京都・嵯峨野にある「常寂光寺(じょうじゃっこうじ)」は、小倉山の中腹にあって嵯峨野一帯が見渡せる。その常寂光土(じょうじゃっこうど。仏陀が住む、永遠で煩悩(ぼんのう)がなく、絶対の智恵の光が満ちているところ、の意味)のような風情から寺号が付けられたという。
小倉山といえば藤原定家が選者の小倉百人一首であろう。事実、境内から細い山道を伝い歩いたほど近いところに百人一首が選定されたという「時雨亭(しぐれてい)」跡がある。礎石のようなモニュメントが残されているのみだ。

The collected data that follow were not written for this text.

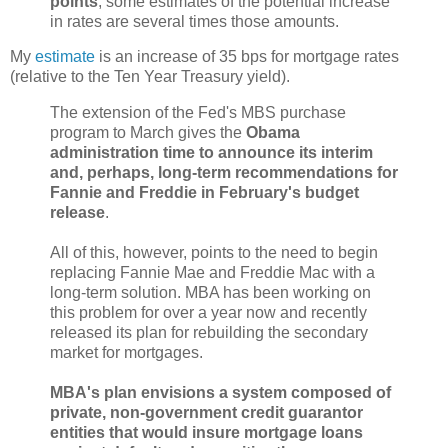
points
, some estimates of the potential increase
in rates are several times those amounts.
My
estimate
is an increase of 35 bps for mortgage rates
(relative to the Ten Year Treasury yield).
The extension of the Fed's MBS purchase
program to March gives the
Obama
administration time to announce its interim
and, perhaps, long-term recommendations for
Fannie and Freddie in February's budget
release
.
All of this, however, points to the need to begin
replacing Fannie Mae and Freddie Mac with a
long-term solution. MBA has been working on
this problem for over a year now and recently
released its plan for rebuilding the secondary
market for mortgages.
MBA's plan envisions a system composed of
private, non-government credit guarantor
entities that would insure mortgage loans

実はこの寺は日蓮宗大本山の本圀寺(ほんこくじ)16世である日禎上人が、安土桃山時代末期の慶長(けいちょう)元(1596)年、隠遁の寺として創建した創建したのだが、それには訳がある。
文禄5(1596)年、豊臣秀吉が方広寺(ほうこうじ)の大仏を建立した際、日禎上人に出仕が命ぜられた。しかし彼は,
「私は日蓮宗の信徒でありますゆえ、他宗の供養をするわけには参りませぬ。」
と秀吉の命を拒んだ。それでは寺に迷惑がかかるやも知れぬと、嵯峨小倉山に隠遁したというわけだ。
手入れが行き届いた美しい苔庭と、秋の燃えるモミジで今では年間を通じて多くの観光客・参拝者で賑わう常寂光寺である。
その後、大名小早川秀秋らの寄進によって宝塔などが建立された。
この多宝塔はその当時のもので、小倉山の中腹に立ち、どの季節におとずれても美しい。総ひのき葺きの屋根が方形にゆるやかにしなりながら伸び、その屋根が二段に重なっている。これは裳階(もこし)と呼ばれる。この多宝塔はとても仏教的な建築物だ。内部は非公開となっている。
日禎は歌人でもあった。そのこともあって、藤原定家の山荘、時雨亭があったこの小倉山の麓の土地を門倉了以と門倉栄可が寄進した。さらに大名、小早川秀秋らが寄進して堂塔伽藍が整備されたと伝えられている。
紅葉はまだ11月上旬では走りにも至っていない。イロハモミジの老木の枝ぶりが優雅だ。